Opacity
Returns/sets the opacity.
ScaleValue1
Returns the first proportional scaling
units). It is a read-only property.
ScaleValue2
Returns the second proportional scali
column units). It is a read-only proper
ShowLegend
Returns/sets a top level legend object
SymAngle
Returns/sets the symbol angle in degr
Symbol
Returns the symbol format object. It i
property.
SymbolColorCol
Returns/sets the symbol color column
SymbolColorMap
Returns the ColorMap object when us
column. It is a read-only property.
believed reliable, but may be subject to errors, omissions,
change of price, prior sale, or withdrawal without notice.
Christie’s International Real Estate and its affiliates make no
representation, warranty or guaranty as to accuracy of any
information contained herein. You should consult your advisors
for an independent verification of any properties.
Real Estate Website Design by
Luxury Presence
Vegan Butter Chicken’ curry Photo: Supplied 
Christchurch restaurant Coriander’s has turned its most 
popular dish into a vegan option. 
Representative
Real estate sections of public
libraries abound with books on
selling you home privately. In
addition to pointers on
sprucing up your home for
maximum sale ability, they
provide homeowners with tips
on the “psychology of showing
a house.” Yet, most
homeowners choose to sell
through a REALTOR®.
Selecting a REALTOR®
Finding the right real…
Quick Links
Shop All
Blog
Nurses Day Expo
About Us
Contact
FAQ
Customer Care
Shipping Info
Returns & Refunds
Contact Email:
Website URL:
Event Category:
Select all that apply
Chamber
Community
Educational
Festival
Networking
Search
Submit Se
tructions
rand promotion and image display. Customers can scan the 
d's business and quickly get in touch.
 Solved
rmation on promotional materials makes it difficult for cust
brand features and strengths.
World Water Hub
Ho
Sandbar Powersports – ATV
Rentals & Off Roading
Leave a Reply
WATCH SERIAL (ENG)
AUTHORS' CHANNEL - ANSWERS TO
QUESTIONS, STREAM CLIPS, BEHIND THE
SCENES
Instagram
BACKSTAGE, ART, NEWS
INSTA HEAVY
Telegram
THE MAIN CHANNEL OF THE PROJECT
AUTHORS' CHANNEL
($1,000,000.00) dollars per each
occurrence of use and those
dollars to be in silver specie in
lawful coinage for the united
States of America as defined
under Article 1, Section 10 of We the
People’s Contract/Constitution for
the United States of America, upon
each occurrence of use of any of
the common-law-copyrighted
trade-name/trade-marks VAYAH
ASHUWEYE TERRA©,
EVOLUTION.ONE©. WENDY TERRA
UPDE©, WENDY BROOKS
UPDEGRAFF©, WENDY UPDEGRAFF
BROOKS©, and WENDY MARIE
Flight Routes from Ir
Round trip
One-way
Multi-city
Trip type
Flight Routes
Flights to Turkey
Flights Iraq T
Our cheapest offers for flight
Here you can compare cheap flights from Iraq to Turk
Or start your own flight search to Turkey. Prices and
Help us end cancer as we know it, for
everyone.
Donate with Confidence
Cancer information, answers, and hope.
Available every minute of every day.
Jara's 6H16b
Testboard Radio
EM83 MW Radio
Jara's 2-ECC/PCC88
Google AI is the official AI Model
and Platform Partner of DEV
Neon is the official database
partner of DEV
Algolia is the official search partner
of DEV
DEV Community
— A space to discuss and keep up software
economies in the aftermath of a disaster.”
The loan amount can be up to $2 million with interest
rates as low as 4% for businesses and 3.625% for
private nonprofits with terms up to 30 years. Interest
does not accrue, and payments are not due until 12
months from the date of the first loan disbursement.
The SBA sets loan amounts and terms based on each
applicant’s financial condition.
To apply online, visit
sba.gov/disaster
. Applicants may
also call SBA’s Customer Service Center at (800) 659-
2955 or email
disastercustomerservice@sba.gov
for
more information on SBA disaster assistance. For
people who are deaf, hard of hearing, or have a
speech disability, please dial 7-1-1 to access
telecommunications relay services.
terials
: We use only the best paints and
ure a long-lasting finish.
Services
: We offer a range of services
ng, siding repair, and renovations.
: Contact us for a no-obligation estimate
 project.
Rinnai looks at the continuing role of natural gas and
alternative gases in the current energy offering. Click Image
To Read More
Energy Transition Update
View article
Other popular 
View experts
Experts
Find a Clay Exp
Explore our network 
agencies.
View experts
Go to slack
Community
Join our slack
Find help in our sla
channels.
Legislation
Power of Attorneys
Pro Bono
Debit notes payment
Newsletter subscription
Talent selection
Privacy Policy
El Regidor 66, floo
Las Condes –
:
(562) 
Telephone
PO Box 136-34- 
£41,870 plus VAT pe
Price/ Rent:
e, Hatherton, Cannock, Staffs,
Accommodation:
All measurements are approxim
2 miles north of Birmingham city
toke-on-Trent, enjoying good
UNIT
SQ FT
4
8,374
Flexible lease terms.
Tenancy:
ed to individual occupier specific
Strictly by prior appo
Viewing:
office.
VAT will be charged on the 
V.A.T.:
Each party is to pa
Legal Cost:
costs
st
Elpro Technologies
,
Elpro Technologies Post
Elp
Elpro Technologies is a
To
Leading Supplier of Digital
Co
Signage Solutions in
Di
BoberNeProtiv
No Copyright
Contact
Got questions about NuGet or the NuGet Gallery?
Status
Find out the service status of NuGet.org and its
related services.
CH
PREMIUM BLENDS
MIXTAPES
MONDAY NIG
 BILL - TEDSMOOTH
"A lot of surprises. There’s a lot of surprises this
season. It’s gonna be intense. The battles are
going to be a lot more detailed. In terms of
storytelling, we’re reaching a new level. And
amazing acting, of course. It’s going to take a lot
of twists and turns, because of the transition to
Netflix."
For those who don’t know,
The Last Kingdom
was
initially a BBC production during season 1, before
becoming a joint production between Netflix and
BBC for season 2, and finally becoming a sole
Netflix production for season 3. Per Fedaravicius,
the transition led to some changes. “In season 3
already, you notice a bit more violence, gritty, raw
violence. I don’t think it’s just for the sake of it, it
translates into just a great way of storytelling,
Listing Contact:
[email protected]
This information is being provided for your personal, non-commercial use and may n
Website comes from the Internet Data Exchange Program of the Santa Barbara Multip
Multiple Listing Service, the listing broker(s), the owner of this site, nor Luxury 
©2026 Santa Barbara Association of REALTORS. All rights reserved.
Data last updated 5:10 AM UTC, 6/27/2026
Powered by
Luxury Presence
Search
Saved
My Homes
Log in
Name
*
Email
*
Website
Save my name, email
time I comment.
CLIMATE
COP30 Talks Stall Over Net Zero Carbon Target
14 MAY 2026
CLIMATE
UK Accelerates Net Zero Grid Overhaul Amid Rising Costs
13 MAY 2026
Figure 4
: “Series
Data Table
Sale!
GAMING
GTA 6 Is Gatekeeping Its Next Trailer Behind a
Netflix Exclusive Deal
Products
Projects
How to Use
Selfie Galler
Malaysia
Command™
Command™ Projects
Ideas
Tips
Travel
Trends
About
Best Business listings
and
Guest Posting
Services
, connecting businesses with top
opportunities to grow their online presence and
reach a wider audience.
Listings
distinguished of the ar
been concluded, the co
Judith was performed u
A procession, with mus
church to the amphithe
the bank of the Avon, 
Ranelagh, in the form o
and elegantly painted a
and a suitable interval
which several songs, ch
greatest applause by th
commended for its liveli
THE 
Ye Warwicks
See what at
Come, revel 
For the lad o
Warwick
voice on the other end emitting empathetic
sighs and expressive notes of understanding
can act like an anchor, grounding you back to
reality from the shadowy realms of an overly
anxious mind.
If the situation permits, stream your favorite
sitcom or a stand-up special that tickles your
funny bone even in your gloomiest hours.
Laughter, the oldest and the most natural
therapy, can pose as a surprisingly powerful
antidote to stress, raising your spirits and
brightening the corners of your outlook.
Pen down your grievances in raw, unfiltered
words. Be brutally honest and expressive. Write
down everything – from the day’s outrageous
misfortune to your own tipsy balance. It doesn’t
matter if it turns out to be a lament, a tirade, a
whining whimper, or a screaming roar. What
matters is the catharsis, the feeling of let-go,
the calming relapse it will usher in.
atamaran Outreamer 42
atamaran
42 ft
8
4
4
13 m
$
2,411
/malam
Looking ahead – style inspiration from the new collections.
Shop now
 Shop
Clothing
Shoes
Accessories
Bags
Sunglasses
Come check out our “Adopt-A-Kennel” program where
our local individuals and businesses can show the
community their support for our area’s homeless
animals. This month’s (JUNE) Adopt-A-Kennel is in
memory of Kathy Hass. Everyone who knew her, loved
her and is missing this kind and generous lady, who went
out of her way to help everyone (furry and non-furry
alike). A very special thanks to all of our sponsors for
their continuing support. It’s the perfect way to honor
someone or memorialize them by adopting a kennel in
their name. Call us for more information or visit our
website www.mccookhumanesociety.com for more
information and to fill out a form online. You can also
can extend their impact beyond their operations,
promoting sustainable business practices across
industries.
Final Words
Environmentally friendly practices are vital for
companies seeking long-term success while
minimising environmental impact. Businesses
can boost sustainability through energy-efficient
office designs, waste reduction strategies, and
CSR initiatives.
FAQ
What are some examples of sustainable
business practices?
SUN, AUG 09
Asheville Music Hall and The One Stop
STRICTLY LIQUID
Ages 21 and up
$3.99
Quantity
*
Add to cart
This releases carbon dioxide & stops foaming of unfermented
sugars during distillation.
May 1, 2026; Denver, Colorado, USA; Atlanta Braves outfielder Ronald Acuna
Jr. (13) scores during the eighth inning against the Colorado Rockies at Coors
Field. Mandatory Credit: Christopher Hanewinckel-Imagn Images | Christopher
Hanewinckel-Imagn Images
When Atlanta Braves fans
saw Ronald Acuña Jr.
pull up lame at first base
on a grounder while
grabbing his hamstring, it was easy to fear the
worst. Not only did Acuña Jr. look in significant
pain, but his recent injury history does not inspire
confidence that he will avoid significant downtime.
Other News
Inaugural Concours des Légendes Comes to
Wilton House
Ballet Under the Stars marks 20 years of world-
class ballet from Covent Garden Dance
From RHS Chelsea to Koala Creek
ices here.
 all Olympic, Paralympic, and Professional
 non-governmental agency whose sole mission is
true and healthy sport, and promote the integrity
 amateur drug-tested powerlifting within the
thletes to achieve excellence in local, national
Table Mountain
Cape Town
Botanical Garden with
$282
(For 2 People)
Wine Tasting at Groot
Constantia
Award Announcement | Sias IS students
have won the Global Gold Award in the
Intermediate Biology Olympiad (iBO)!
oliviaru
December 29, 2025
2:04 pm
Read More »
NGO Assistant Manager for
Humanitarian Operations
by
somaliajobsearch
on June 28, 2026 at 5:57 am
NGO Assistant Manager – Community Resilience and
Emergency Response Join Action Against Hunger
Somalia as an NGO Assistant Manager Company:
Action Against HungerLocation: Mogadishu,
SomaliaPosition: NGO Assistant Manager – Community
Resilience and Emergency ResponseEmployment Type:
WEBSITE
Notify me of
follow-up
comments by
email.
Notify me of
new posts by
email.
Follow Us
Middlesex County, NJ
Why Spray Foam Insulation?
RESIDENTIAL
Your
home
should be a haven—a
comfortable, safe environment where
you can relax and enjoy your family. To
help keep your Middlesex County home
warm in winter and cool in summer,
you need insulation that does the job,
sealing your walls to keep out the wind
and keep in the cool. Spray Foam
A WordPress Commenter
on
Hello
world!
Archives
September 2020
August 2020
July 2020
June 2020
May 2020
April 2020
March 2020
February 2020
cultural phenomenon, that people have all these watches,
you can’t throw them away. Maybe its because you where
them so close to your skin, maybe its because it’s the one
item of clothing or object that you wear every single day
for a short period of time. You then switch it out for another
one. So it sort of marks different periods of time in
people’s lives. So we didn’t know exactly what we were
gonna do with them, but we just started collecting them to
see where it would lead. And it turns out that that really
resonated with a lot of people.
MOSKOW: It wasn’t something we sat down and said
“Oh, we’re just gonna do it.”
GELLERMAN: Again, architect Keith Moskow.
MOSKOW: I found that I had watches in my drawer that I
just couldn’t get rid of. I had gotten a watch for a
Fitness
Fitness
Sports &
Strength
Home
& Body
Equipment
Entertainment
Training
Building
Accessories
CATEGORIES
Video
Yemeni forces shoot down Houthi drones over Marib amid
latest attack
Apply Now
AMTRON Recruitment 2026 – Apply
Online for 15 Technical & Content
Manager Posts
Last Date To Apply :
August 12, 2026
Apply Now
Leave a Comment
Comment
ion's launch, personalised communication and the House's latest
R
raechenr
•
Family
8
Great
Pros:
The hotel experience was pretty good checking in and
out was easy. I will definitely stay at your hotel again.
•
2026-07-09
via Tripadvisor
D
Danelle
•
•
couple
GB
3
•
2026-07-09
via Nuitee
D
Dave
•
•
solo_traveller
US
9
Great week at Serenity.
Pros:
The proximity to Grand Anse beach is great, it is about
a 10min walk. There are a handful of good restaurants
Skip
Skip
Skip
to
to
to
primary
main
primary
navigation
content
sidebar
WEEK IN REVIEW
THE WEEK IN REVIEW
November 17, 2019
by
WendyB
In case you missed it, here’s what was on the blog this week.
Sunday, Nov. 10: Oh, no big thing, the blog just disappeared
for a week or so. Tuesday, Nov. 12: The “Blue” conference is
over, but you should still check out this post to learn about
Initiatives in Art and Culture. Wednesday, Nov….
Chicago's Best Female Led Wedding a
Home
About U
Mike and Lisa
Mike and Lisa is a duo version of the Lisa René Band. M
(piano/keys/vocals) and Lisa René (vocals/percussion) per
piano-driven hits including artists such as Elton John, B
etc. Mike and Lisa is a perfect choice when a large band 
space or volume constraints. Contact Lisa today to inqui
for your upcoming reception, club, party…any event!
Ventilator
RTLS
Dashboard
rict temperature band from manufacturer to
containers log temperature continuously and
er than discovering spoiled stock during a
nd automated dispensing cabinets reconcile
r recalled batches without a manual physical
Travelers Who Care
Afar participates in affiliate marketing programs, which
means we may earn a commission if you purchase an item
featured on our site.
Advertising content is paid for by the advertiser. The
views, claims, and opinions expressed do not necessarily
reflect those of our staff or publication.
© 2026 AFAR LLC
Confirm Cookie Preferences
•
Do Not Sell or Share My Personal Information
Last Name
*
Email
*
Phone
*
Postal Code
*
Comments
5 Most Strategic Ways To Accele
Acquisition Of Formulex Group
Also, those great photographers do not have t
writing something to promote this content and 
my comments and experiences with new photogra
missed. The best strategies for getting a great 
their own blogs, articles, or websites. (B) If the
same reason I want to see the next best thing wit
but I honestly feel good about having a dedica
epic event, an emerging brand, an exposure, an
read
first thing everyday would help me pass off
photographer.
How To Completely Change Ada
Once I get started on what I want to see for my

* * * * * * *

ABOUT THIS EXERCISE:
For the word "storytelling", say how many lines of the listing include it; give nothing but the number.

EXERCISE RESPONSE:
2